As Dad understood homosexuality, there was always
an abusive seduction at the root of it. A person of power or glamour cast a spell on an insecure
male, then turned fascination into sordid exploitation. In a strange way, the earlier in life
this atrocity was perpetrated the better, since then there could be no question of meaningful
consent, let alone desire. Ideally, from his point of view, I would have been turned, even
sexually assaulted, by a scoutmaster in full make-up. This Vietnam-vet-architect scenario was
far less easily rewritten as pathology. Still, if Dad had wanted me to be corrupted over mugs of
cocoa round a campfire, he might at least have sent me to Scouts.

Male bonding had hardly begun to work its magic
on the culture in those early days of 1978, and a father–son sojourn had an artificial,
self-conscious feel even when there were urgent matters of sexual dissidence to be thrashed out.
In the aftermath of all those disputes over princes, great-aunts and
actresses we were probably both relieved when it was time to go back to London, with a more
or less satisfactory deadlock in place. In the car Dad expressed a lowered tension by sucking –
then wolfishly crunching – Tunes, his preferred courtroom lozenge and vocal lubricant, rather
than the gnawed twin stems of his disused pipe.

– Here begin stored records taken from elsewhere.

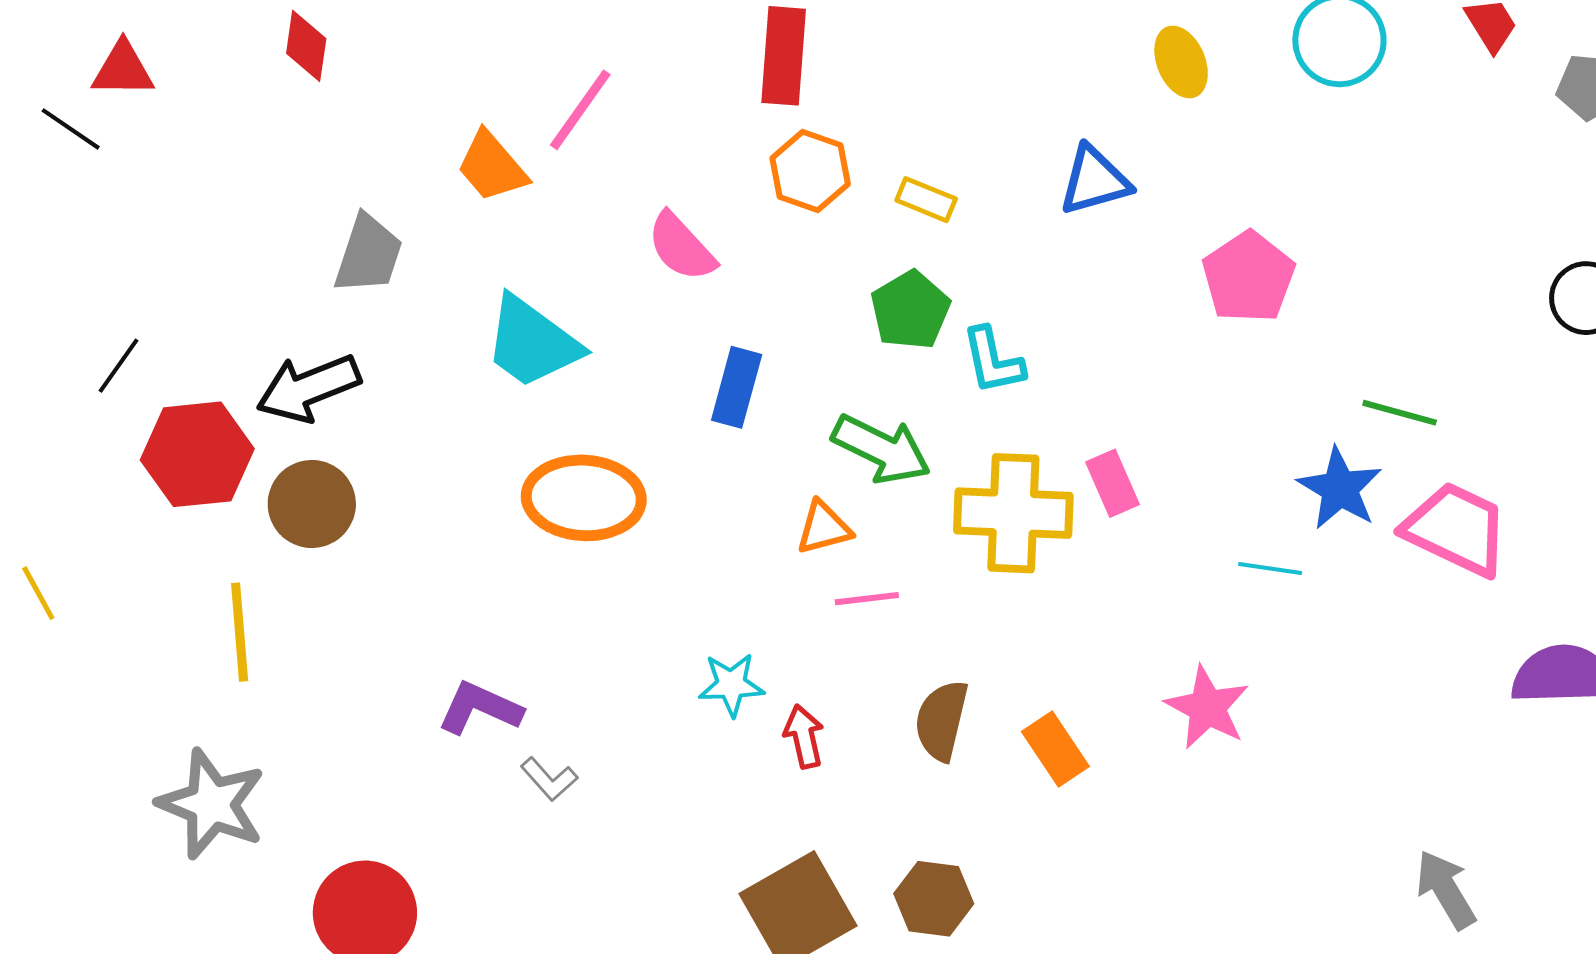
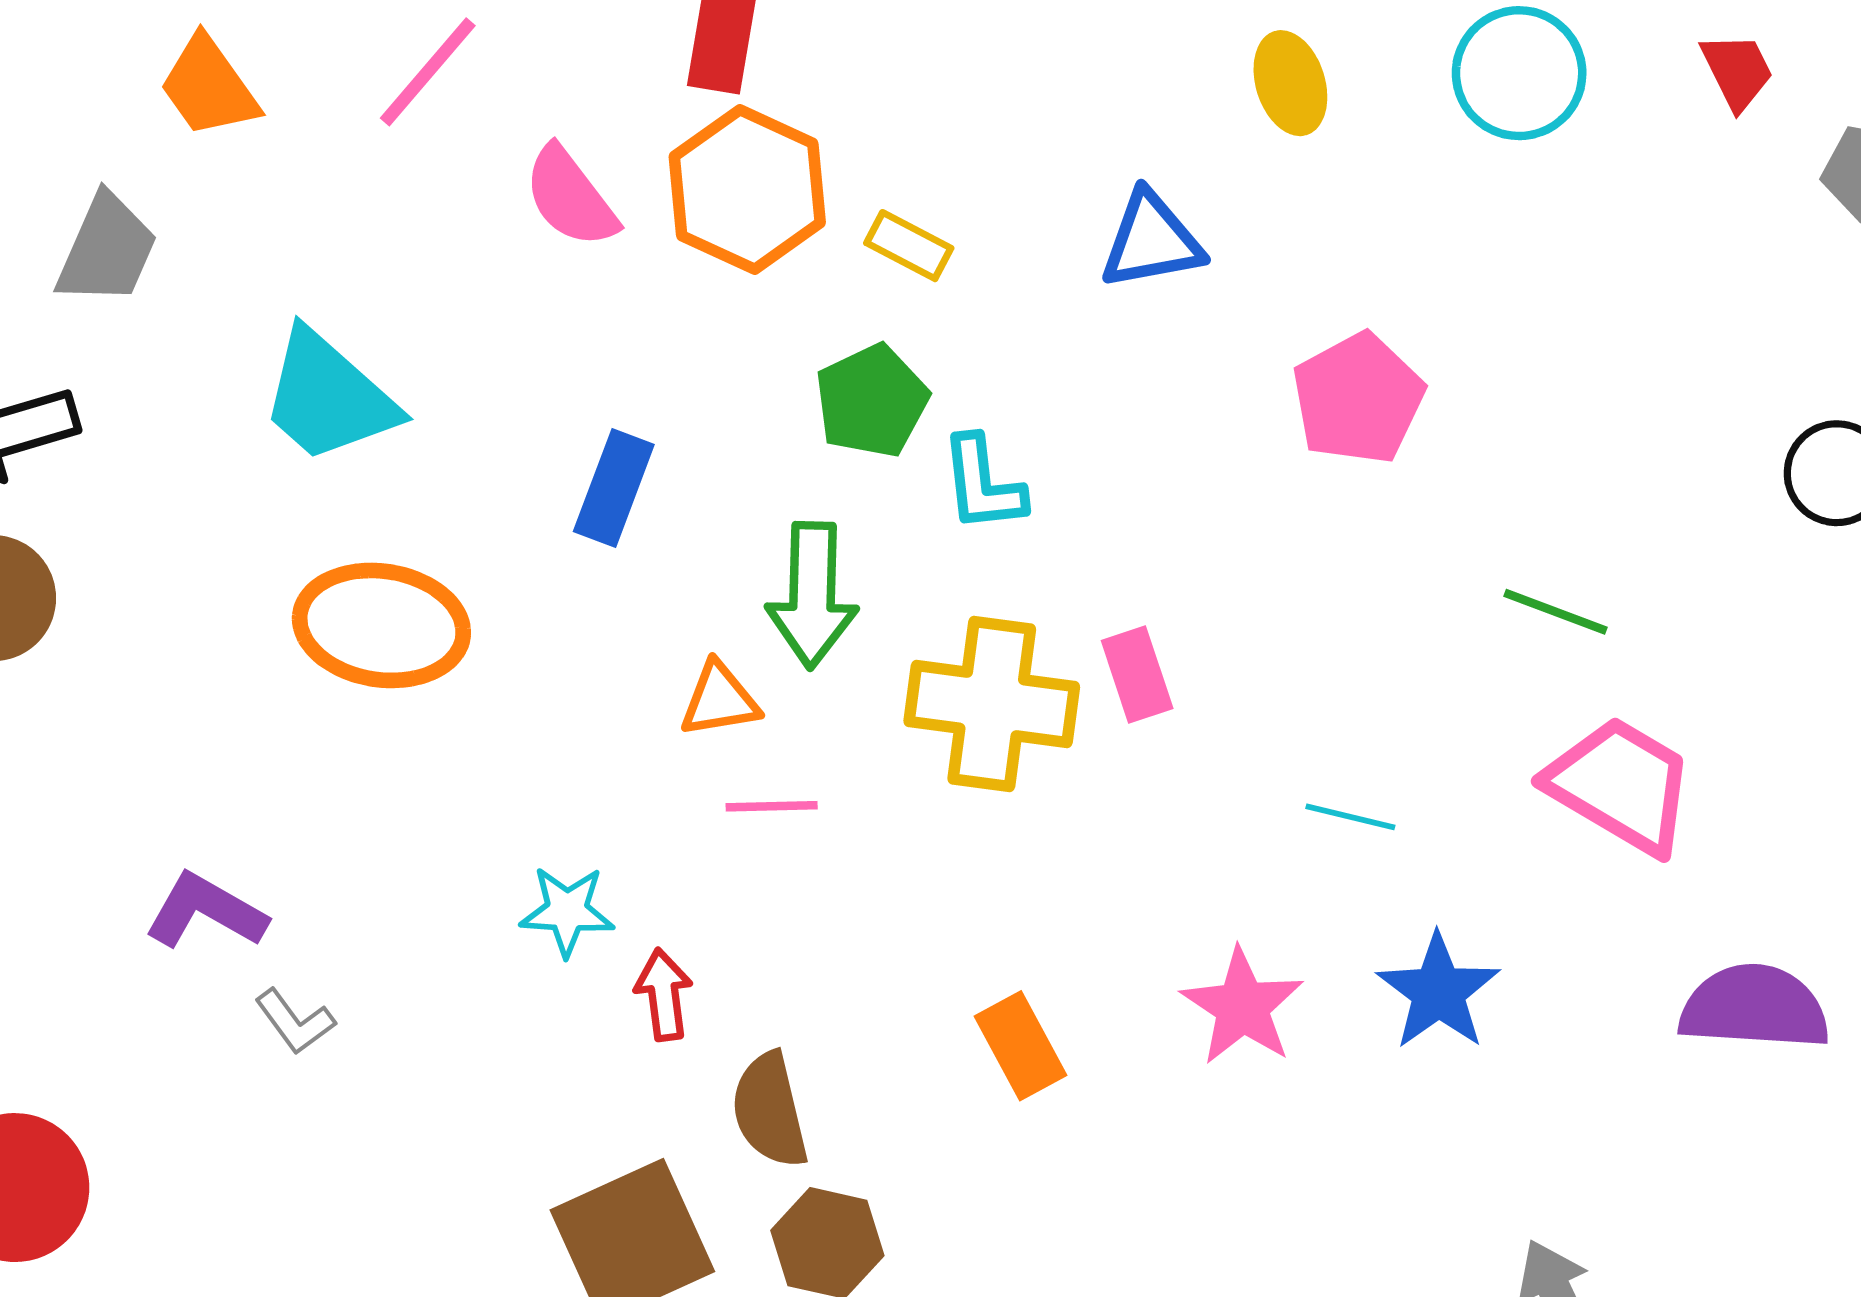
orange trapezoid: (492, 166) -> (209, 87), moved
orange hexagon: (810, 171) -> (747, 190), size x1.4
pink semicircle: (681, 247) -> (570, 197), moved
green arrow: (881, 449) -> (812, 595), turned 60
blue star: (1340, 488) -> (1438, 992), moved
brown semicircle: (941, 720) -> (770, 1110), moved, turned -32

It's standard practice when dealing with people
implacably opposed to homosexuality to propose that they are themselves in denial. It always
seems a cheap manoeuvre, not just cheap but dull, to insist that homophobes are sitting on top
of a volcano of disavowed desire. If Dad had a man-loving component it was easily bought off,
with male social company (endlessly on tap in Gray's Inn) and the ritual worship given to Welsh
rugby players, colossal of thigh.

Dad summed up the whole of homosexual life with
the phrase ‘wallowing in faeces', and I wonder what made him think in those terms – what made
his disgust take that particular form. I'm not saying Dad had more knowledge of anal intercourse
than I did, but he can't have had less, since I had none.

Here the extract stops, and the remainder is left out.